For high query volume: - Deploy multiple API server instances behind a load balancer - All instances share the same Milvus cluster - Streamlit can be deployed separately for different user groups

11. Updating and Maintenance¶

11.1 Code Updates¶

# Pull latest code
git pull

# Rebuild and restart
docker compose build
docker compose up -d

11.2 Knowledge Base Updates¶

# Re-run knowledge seed (idempotent)
python scripts/seed_knowledge.py

# Run live ingest for latest data
python scripts/run_ingest.py

11.3 Dependency Updates¶

# Update Python dependencies
pip install -r requirements.txt --upgrade

# Update Docker images
docker compose pull
docker compose up -d

11.4 Milvus Upgrades¶

Follow the Milvus upgrade guide.
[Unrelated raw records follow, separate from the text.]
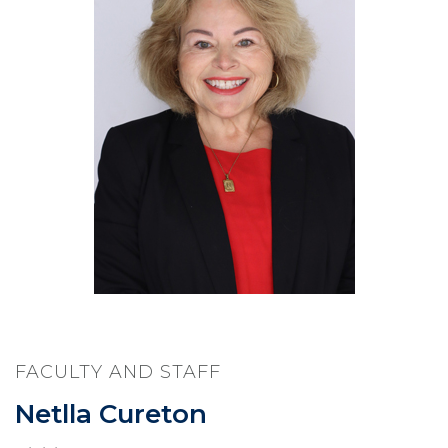
FACULTY AND STAFF
Netlla Cureton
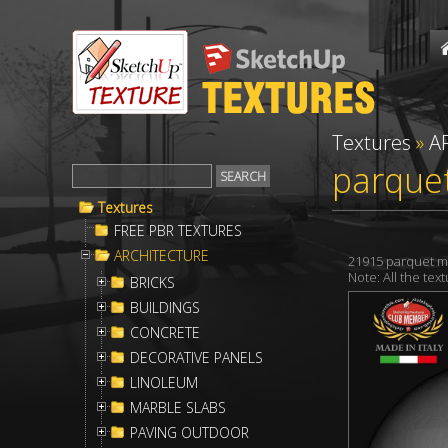
Textures
»
A
parque
Textures
FREE PBR TEXTURES
ARCHITECTURE
21915 parquet m
Note: All the te
BRICKS
BUILDINGS
CONCRETE
DECORATIVE PANELS
LINOLEUM
MARBLE SLABS
PAVING OUTDOOR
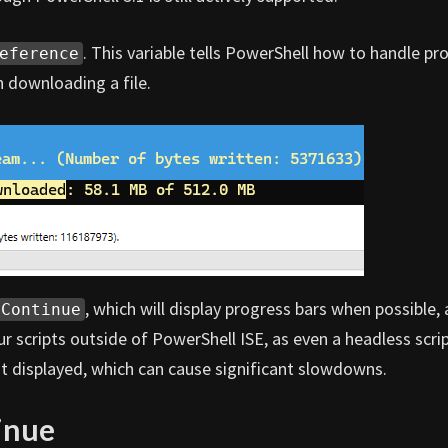
. This variable tells PowerShell how to handle pr
eference
 downloading a file.
, which will display progress bars when possible,
Continue
our scripts outside of PowerShell ISE, as even a headless scri
n’t displayed, which can cause significant slowdowns.
inue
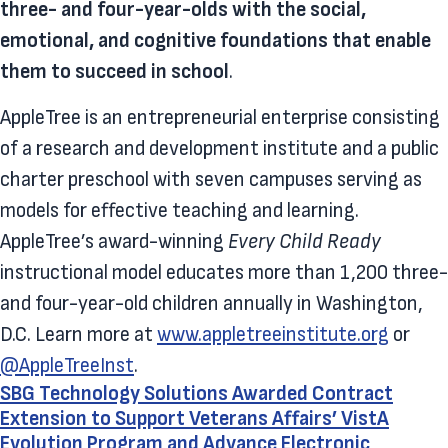
three- and four-year-olds with the social,
emotional, and cognitive foundations that enable
them to succeed in school
.
AppleTree is an entrepreneurial enterprise consisting
of a research and development institute and a public
charter preschool with seven campuses serving as
models for effective teaching and learning.
AppleTree’s award-winning
Every Child Ready
instructional model educates more than 1,200 three-
and four-year-old children annually in Washington,
D.C. Learn more at
www.appletreeinstitute.org
or
@AppleTreeInst
.
SBG Technology Solutions Awarded Contract
Extension to Support Veterans Affairs’ VistA
Evolution Program and Advance Electronic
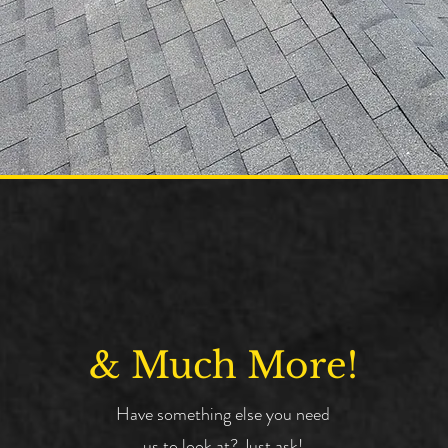
& Much More!
Have something else you need
us to look at? Just ask!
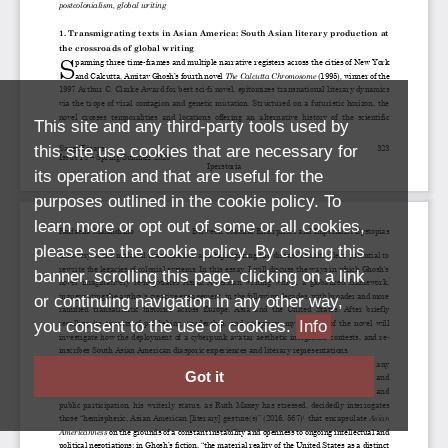
This site and any third-party tools used by
this site use cookies that are necessary for
its operation and that are useful for the
purposes outlined in the cookie policy. To
learn more or opt out of some or all cookies,
please see the cookie policy. By closing this
banner, scrolling this page, clicking on a link
or continuing navigation in any other way,
you consent to the use of cookies.
Info
Got it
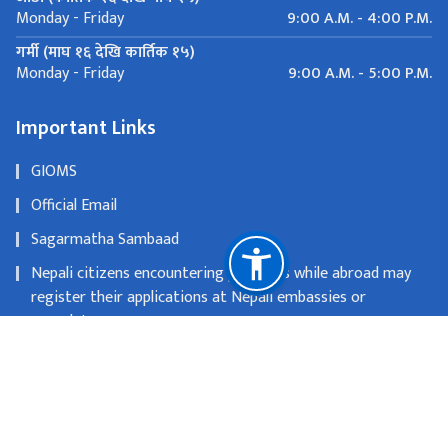
9:00 A.M. - 4:00 P.M.
Monday - Friday
गर्मी (माघ १६ देखि कार्तिक १५)
9:00 A.M. - 5:00 P.M.
Monday - Friday
Important Links
GIOMS
Official Email
Sagarmatha Sambaad
Nepali citizens encountering problems while abroad may
register their applications at Nepali embassies or
consulates
OLD WEBSITE
National Natural Resources and Fiscal Commission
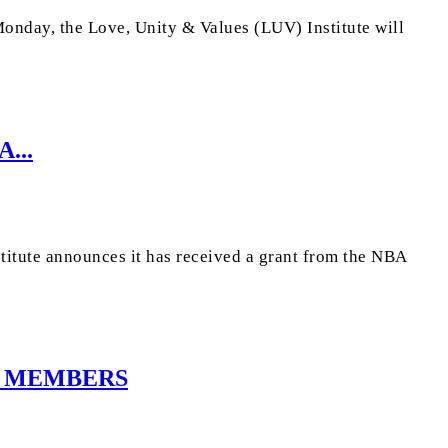
onday, the Love, Unity & Values (LUV) Institute will
...
itute announces it has received a grant from the NBA
D MEMBERS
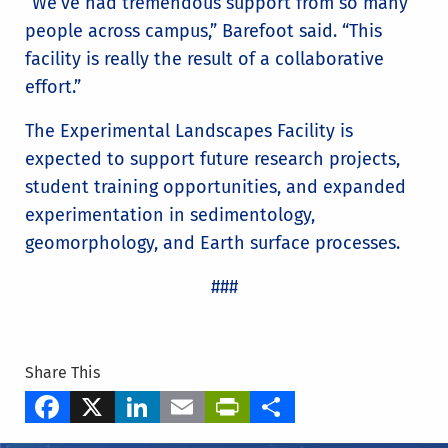
“We’ve had tremendous support from so many
people across campus,” Barefoot said. “This
facility is really the result of a collaborative
effort.”
The Experimental Landscapes Facility is
expected to support future research projects,
student training opportunities, and expanded
experimentation in sedimentology,
geomorphology, and Earth surface processes.
###
Share This
Facebook
X
LinkedIn
Email
PrintFriendly
Share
Key steps: 1. Backup all collection data 2. Stop Milvus 3. Update the Milvus image version in docker-compose.yml 4. Start Milvus (automatic schema migration) 5. Verify collections and vector counts

11.5 Scheduled Ingest¶

To enable automatic weekly data updates:

# Enable in .env
CARDIO_INGEST_ENABLED=true
CARDIO_INGEST_SCHEDULE_HOURS=168  # Weekly

# Restart API server
docker compose restart cardio-api

The scheduler runs all 7 ingest parsers (PubMed, ClinicalTrials.gov, imaging, ECG, guidelines, devices, hemodynamics) on the configured interval.